Scotland Act 1998 Explanatory Notes

General

The Scotland Act has various devices which ensure that a member of the Scottish Executive would be acting ultra vires if he made any subordinate legislation or did any other act which is incompatible with any of the Convention rights - see, for example, section 57(2). The question whether an act by a member of the Scottish Executive is incompatible with Convention rights is a devolution issue and proceedings raising such questions attract the special procedures set out in Schedule 6.

This section provides that the only persons, apart from the Law Officers, who can bring proceedings on the ground that an act of a member of the Scottish Executive is incompatible with Convention rights or rely on Convention rights in proceedings are victims for the purposes of Article 34 of the Convention. This is similar to what is provided by section 7(1) of the Human Rights Act 1998. Article 34 requires applications to the European Court of Human Rights to be from “any person, non-governmental organisation or groups of individuals claiming to be a victim of a violation of a Convention right”.

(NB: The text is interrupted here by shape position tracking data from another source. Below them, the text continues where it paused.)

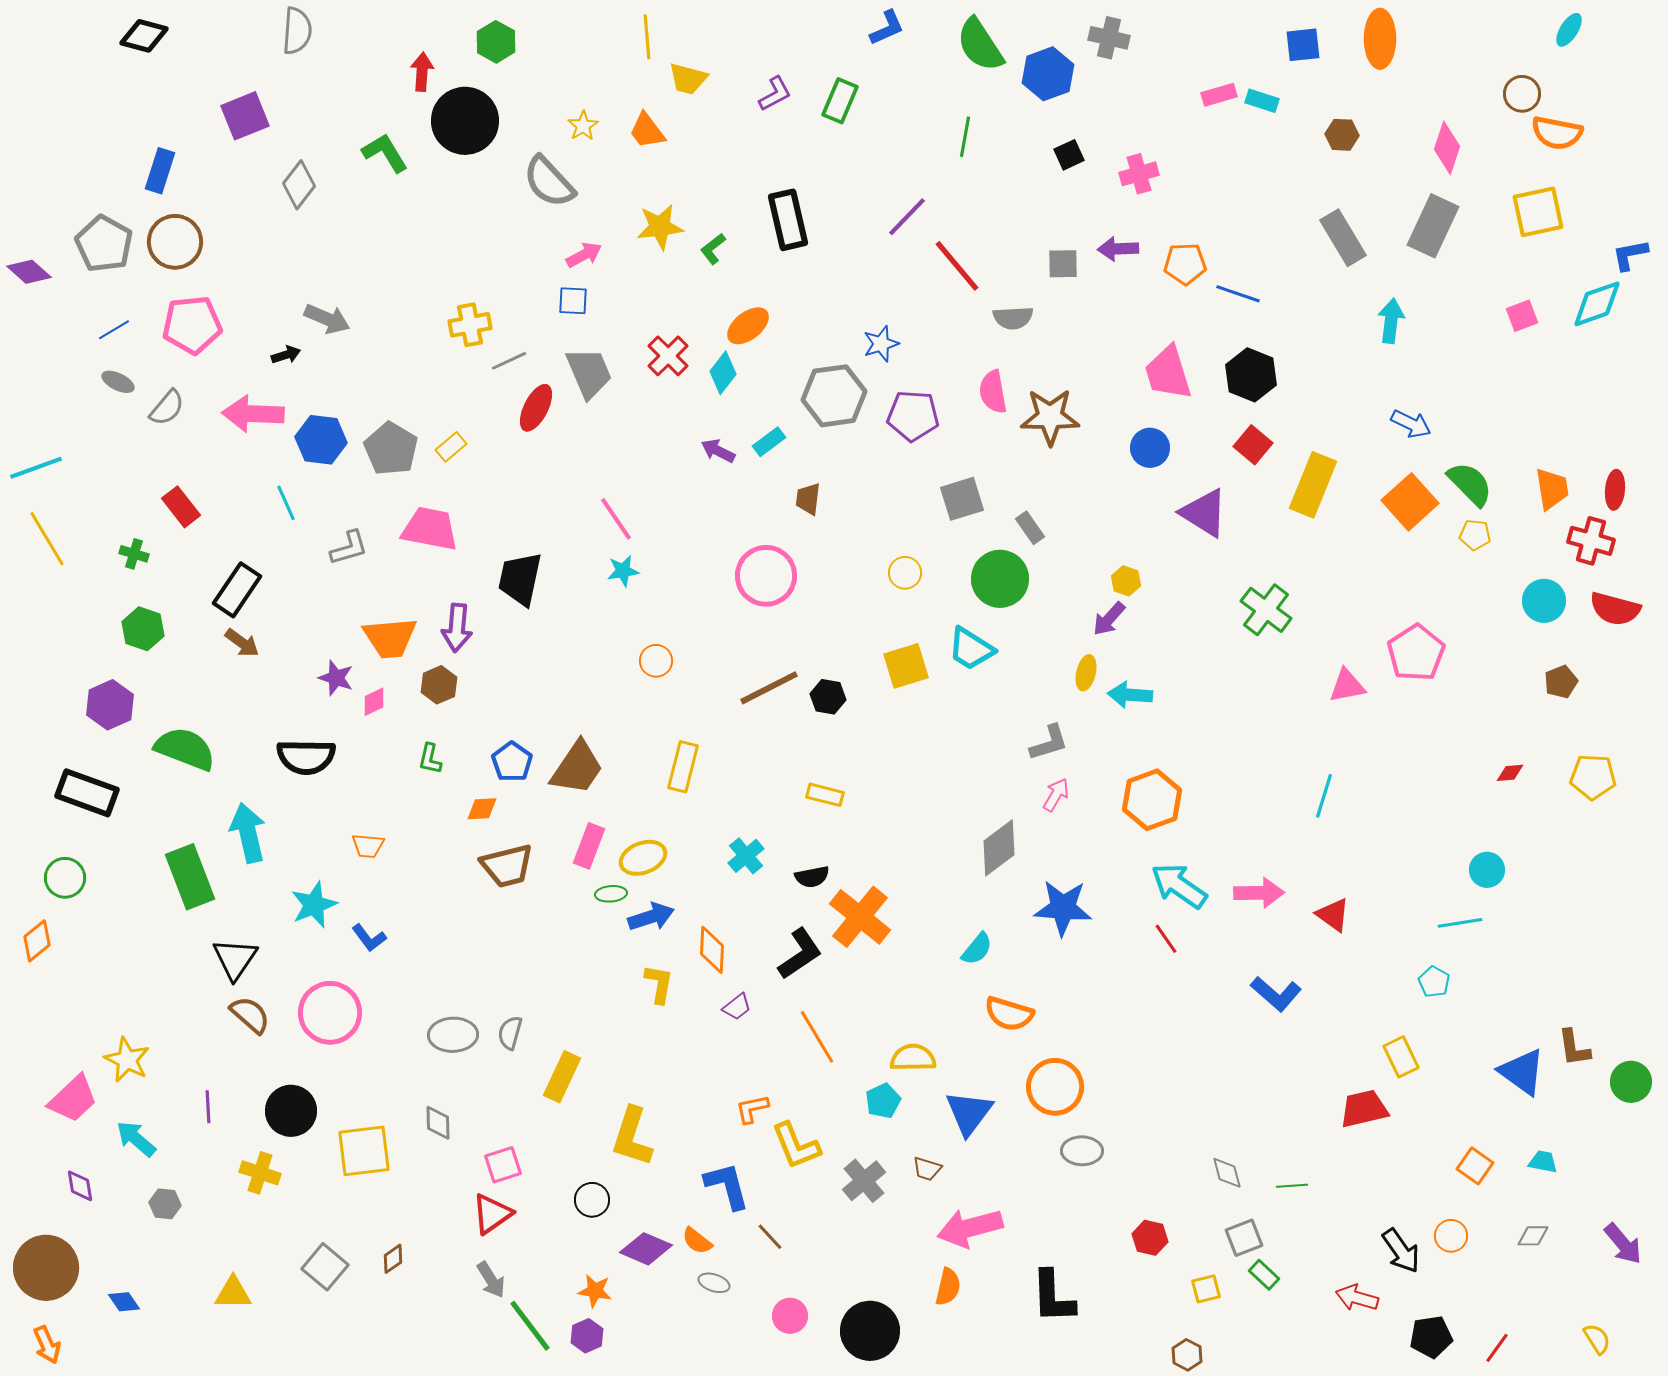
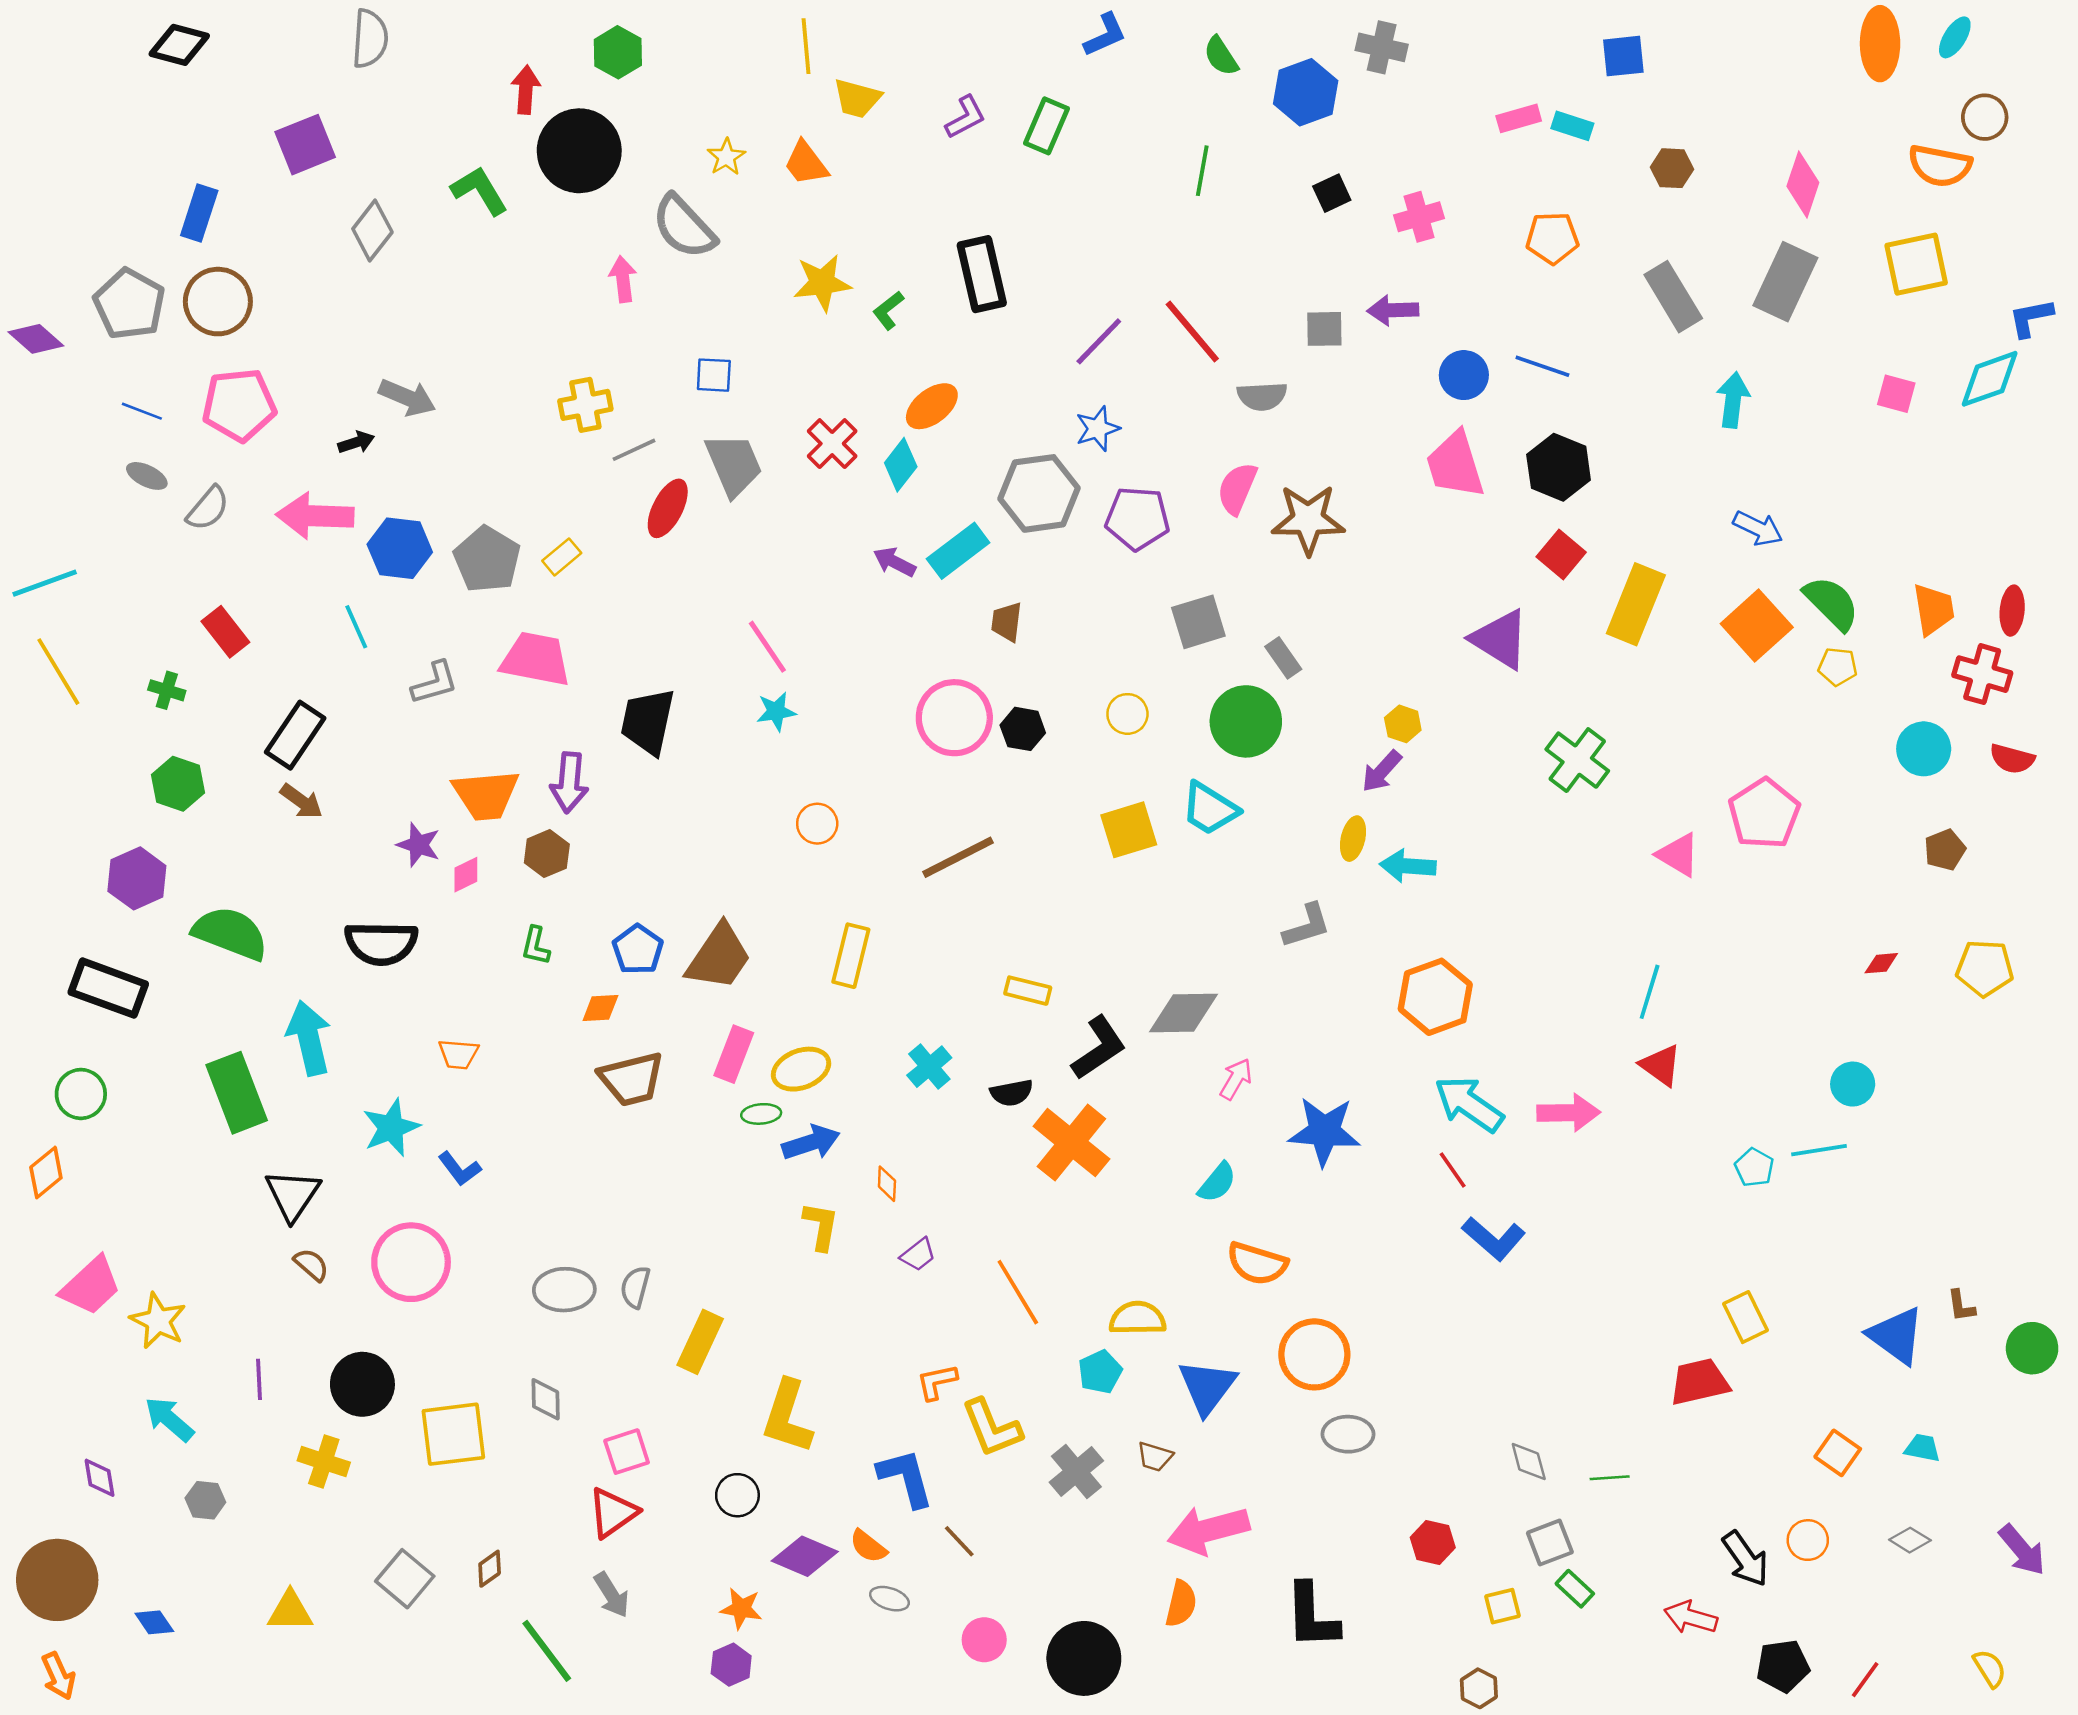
orange ellipse: (1380, 39) -> (1880, 44), moved
green semicircle: (980, 45) -> (1221, 56), size x0.6
brown circle: (1522, 94) -> (1985, 117), moved
purple line: (907, 217) -> (1099, 341), moved
pink arrow: (584, 255) -> (623, 279), moved, turned -69
orange pentagon: (1185, 264) -> (1552, 238), moved
pink square: (1522, 316) -> (1896, 394), turned 36
blue line: (114, 330) -> (142, 411), turned 52
pink semicircle: (993, 392) -> (1237, 488), turned 33
cyan rectangle: (769, 442) -> (958, 551), size x1.5
blue circle: (1150, 448) -> (1464, 375), moved
red semicircle: (1615, 609) -> (2012, 759), size x0.7
pink triangle: (1347, 686) -> (1678, 855), turned 42
black hexagon: (828, 697) -> (1023, 729), moved
pink arrow: (1056, 795) -> (1236, 1079), moved
gray diamond: (999, 848) -> (1184, 1013), moved, turned 36
red triangle: (1333, 915) -> (1661, 1065), moved
orange diamond: (712, 950) -> (887, 1184), size x0.6
black L-shape: (800, 954) -> (1099, 1048), moved
cyan pentagon: (1434, 982) -> (1754, 1168), moved
blue L-shape: (1276, 994) -> (1494, 1239), moved
brown semicircle: (250, 1015) -> (311, 1265), size x0.7
brown L-shape: (1574, 1048) -> (1961, 1306), size x0.7
pink trapezoid: (73, 1099) -> (91, 1286), moved
gray diamond: (1533, 1236) -> (1910, 1540), turned 32
green line: (530, 1326) -> (547, 1651), moved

This section also restricts the amount of damages which a court or tribunal may award in respect of such an act which is incompatible with Convention rights to the damages which could be awarded if section 8(3) and (4) of the Human Rights Act applied. Section 8(3) provides, in effect, that no award of damages should be made unless, taking account of all the circumstances of the case, the court is satisfied that “the award is necessary to afford just satisfaction to the person in whose favour it is made”. Section 8(4) provides that, in determining whether to award damages or the amount of the award, the court must take into account the principles applied by the European Court of Human Rights under Article 41 of the Convention.